Cancer also brings financial pressure that rarely arrives all at once. A little less income here. Extra costs there. More travel. More time away from work. More decisions about what you can and can’t afford. And all of it lands at a time when your energy is already stretched thin.

There’s now a term for this, financial toxicity, but for most people, it doesn’t feel clinical. It feels like a constant, low-level weight you carry quietly while still trying to show up to appointments, family life, work when you can, and the people around you.

One of the biggest things that shapes someone’s experience is their workplace.

Not just policies, but the people. When there’s flexibility, understanding, and honest communication, work can remain part of life in a way that supports rather than drains you.

We’ve seen people stay connected to their roles by adjusting hours, changing responsibilities, or returning gradually. Not perfectly. Not all at once, just in ways that acknowledge what they’re going through.

And that matters.Work isn’t only about income. It’s also about identity, confidence, routine, and feeling connected to the life you had before cancer arrived. When workplaces can’t adapt, or systems don’t flex with you, it’s easy to feel like you’re the one failing. You’re not.

Cancer doesn’t move in straight lines. Treatment doesn’t follow predictable schedules. Recovery doesn’t happen on demand. Trying to fit that reality into rigid expectations was never going to be easy.

What we hear again and again is that people do better when the focus shifts from “getting back to normal” to finding a different way of working that reflects where they are now.

There’s often an assumption that work and cancer are just something to get through until life resets. But for many people, there isn’t a neat reset waiting on the other side. There’s adjustment. Recalibration. A different pace. And sometimes, within that, something important happens. People start reassessing what work looks like. What matters. What’s sustainable. What they want to carry forward and what they don’t. Not because cancer is a gift. But because it forces clarity in ways few things do.

This is where the right support can make a real difference. Support that helps manage fatigue, and rebuilds confidence. Support that reminds you you’re not the only person sitting in a meeting wondering whether you have the energy to get through the day.

At Cancer Support NZ, we see every day how practical, non-medical support can change what feels possible. A little more confidence. A little more energy. A little more ability to stay connected to the parts of life that matter, including work, if that’s something you want or need.
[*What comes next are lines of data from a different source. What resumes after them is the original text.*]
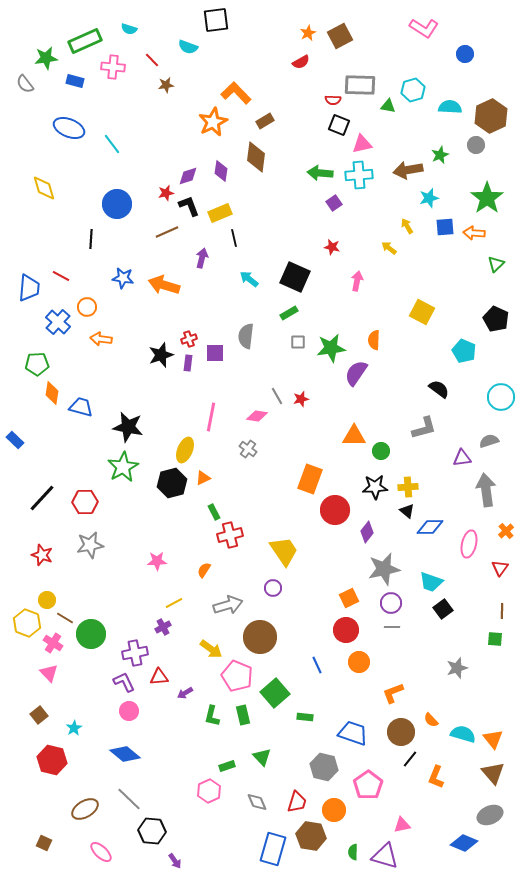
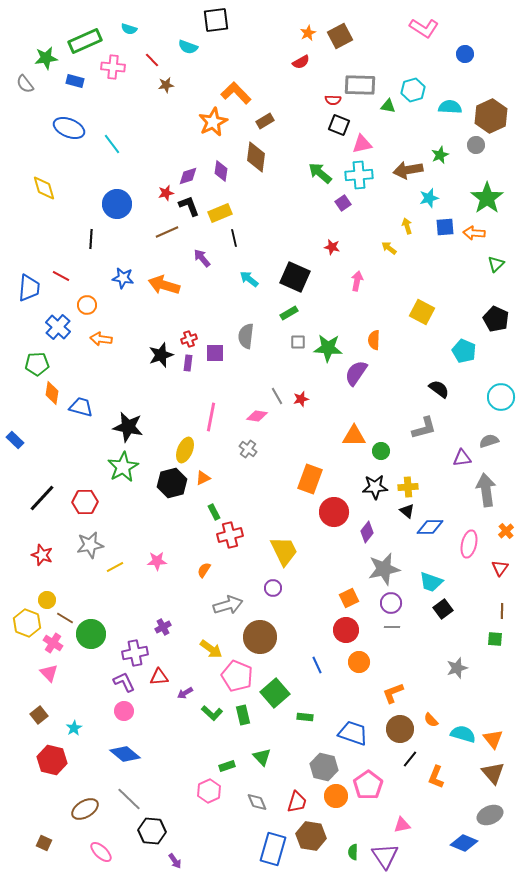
green arrow at (320, 173): rotated 35 degrees clockwise
purple square at (334, 203): moved 9 px right
yellow arrow at (407, 226): rotated 14 degrees clockwise
purple arrow at (202, 258): rotated 54 degrees counterclockwise
orange circle at (87, 307): moved 2 px up
blue cross at (58, 322): moved 5 px down
green star at (331, 348): moved 3 px left; rotated 12 degrees clockwise
red circle at (335, 510): moved 1 px left, 2 px down
yellow trapezoid at (284, 551): rotated 8 degrees clockwise
yellow line at (174, 603): moved 59 px left, 36 px up
pink circle at (129, 711): moved 5 px left
green L-shape at (212, 716): moved 3 px up; rotated 60 degrees counterclockwise
brown circle at (401, 732): moved 1 px left, 3 px up
orange circle at (334, 810): moved 2 px right, 14 px up
purple triangle at (385, 856): rotated 40 degrees clockwise
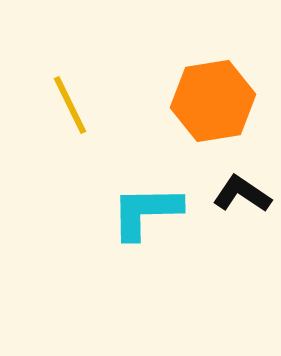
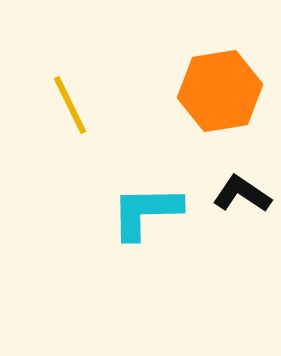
orange hexagon: moved 7 px right, 10 px up
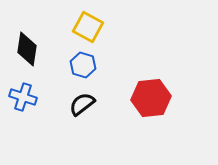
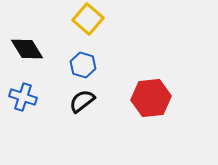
yellow square: moved 8 px up; rotated 12 degrees clockwise
black diamond: rotated 40 degrees counterclockwise
black semicircle: moved 3 px up
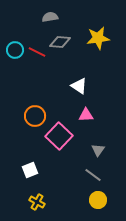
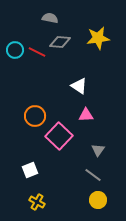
gray semicircle: moved 1 px down; rotated 21 degrees clockwise
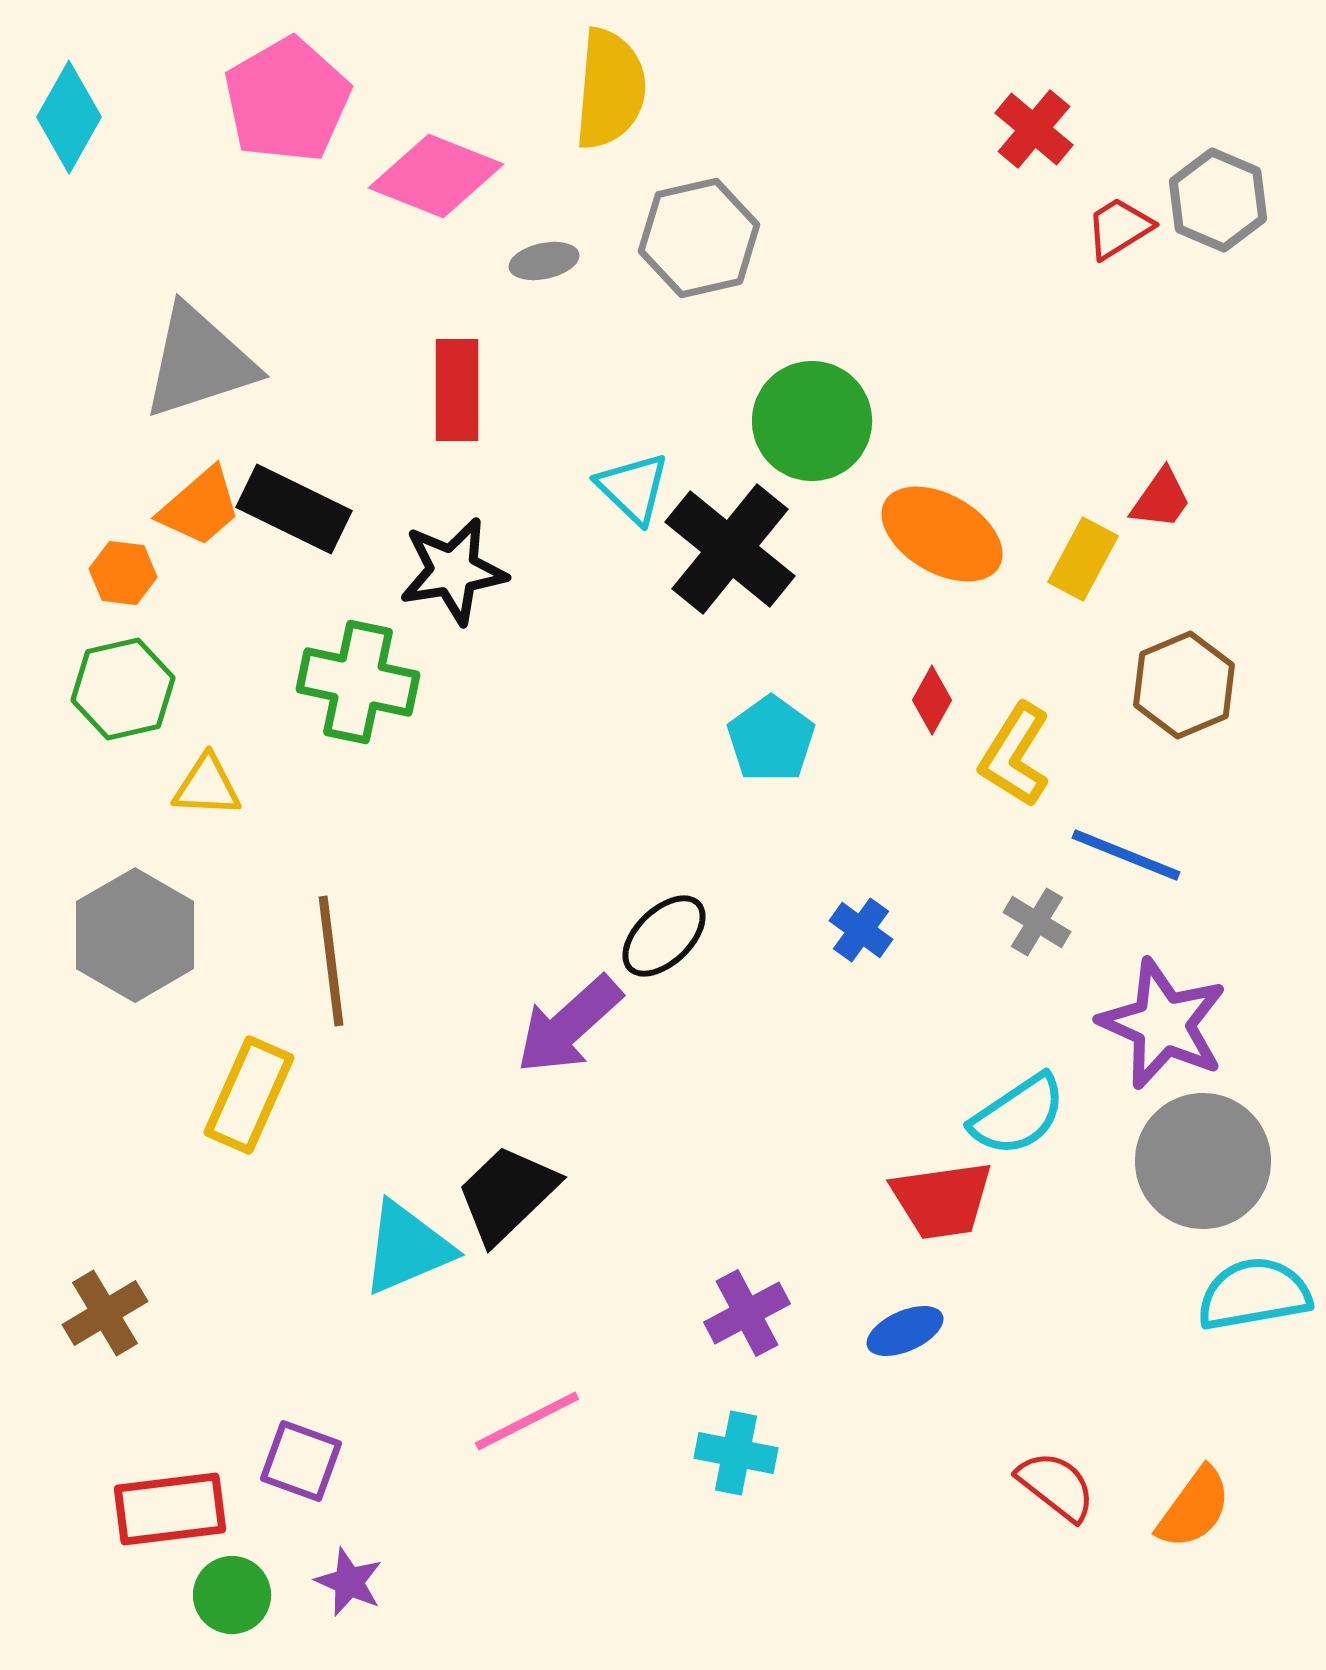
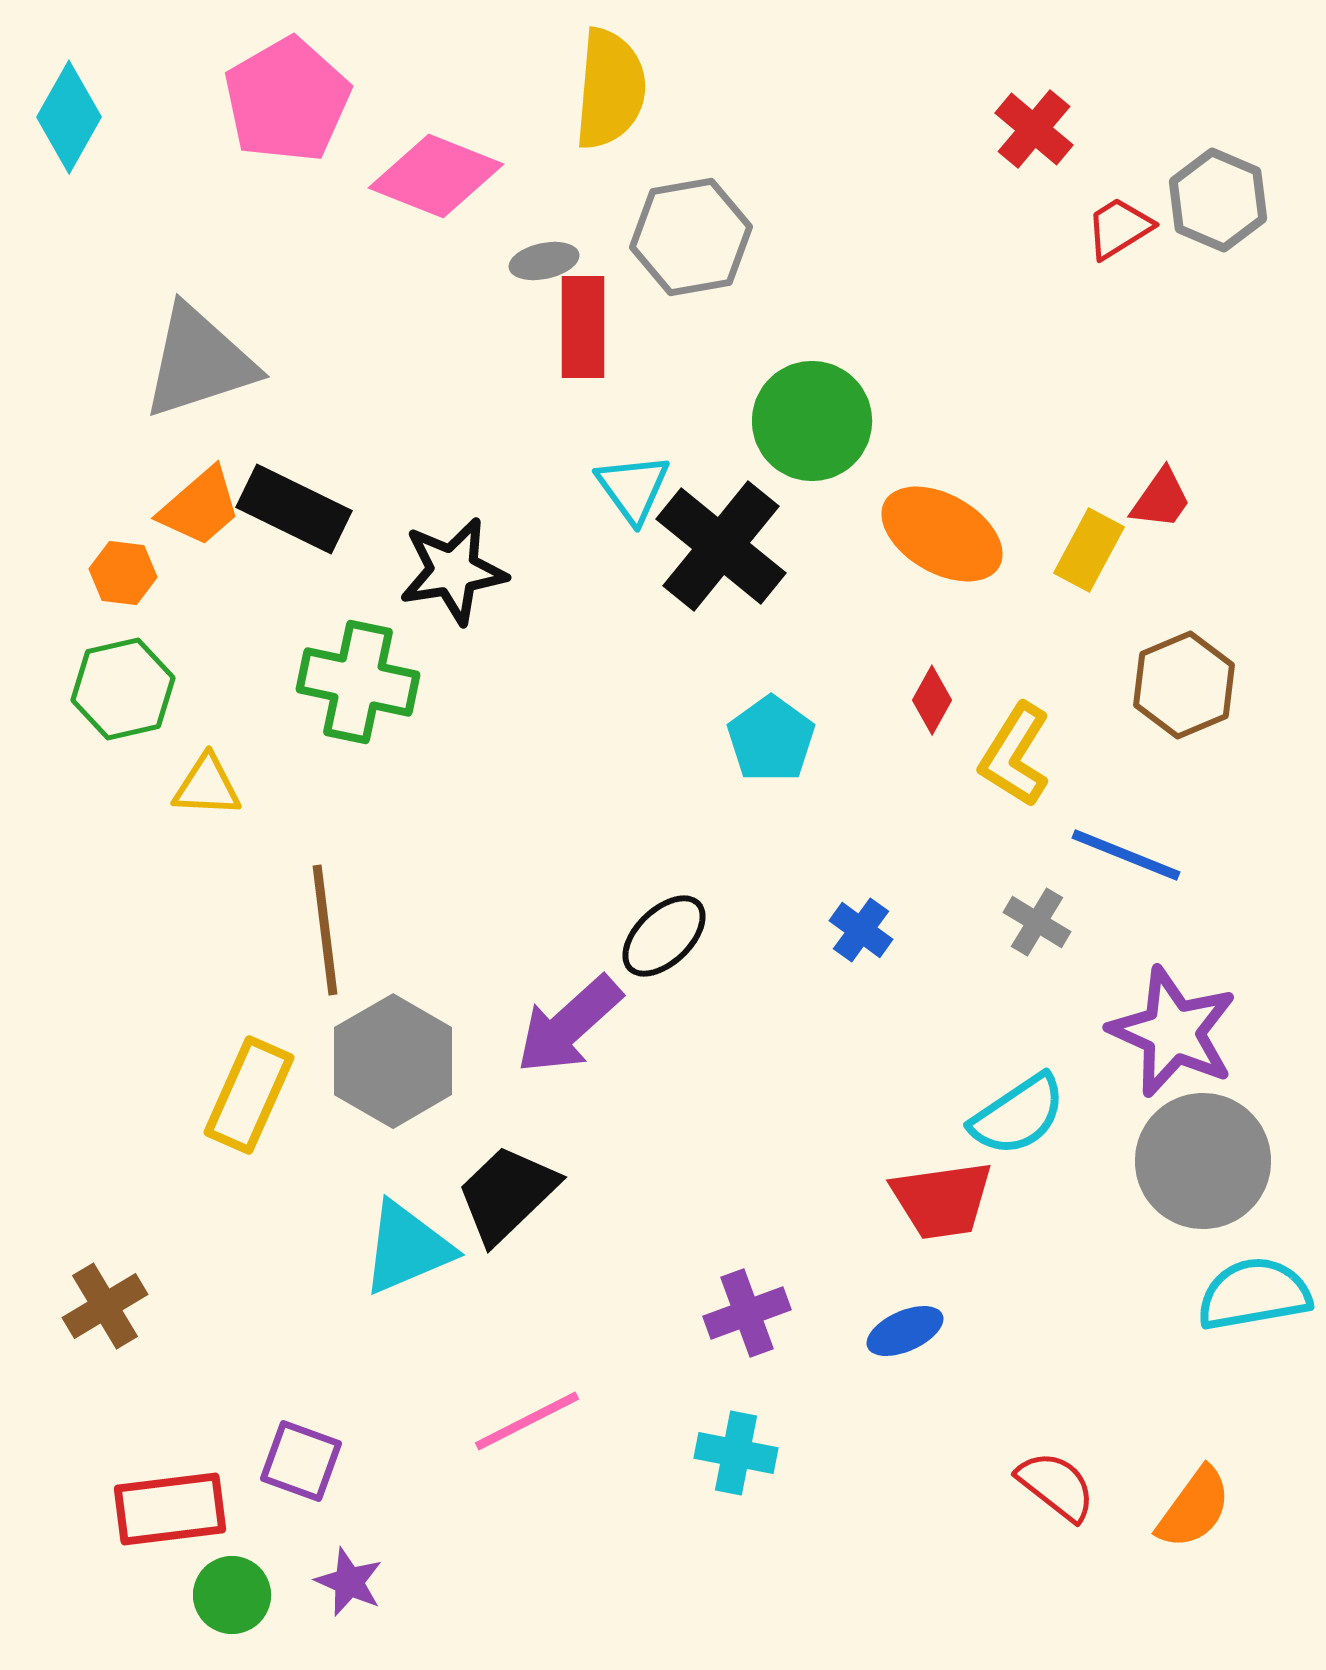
gray hexagon at (699, 238): moved 8 px left, 1 px up; rotated 3 degrees clockwise
red rectangle at (457, 390): moved 126 px right, 63 px up
cyan triangle at (633, 488): rotated 10 degrees clockwise
black cross at (730, 549): moved 9 px left, 3 px up
yellow rectangle at (1083, 559): moved 6 px right, 9 px up
gray hexagon at (135, 935): moved 258 px right, 126 px down
brown line at (331, 961): moved 6 px left, 31 px up
purple star at (1163, 1024): moved 10 px right, 8 px down
brown cross at (105, 1313): moved 7 px up
purple cross at (747, 1313): rotated 8 degrees clockwise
If work feels harder now, that’s not something you need to hide or push through. It’s something to work with. There isn’t one right way to do this. Some people step back. Some step sideways. Some keep going, just differently. All of those are valid. It isn’t about becoming who you were before cancer, it’s about finding a way forward that makes room for everything you’re carrying now, and still leaves room for you in it.

Cancer may change how you work, but it does not take away your value, your contribution, or your place in the world of work. What we see over time is that, with the right support and understanding, people don’t just cope, they find new ways to participate, contribute and stay connected.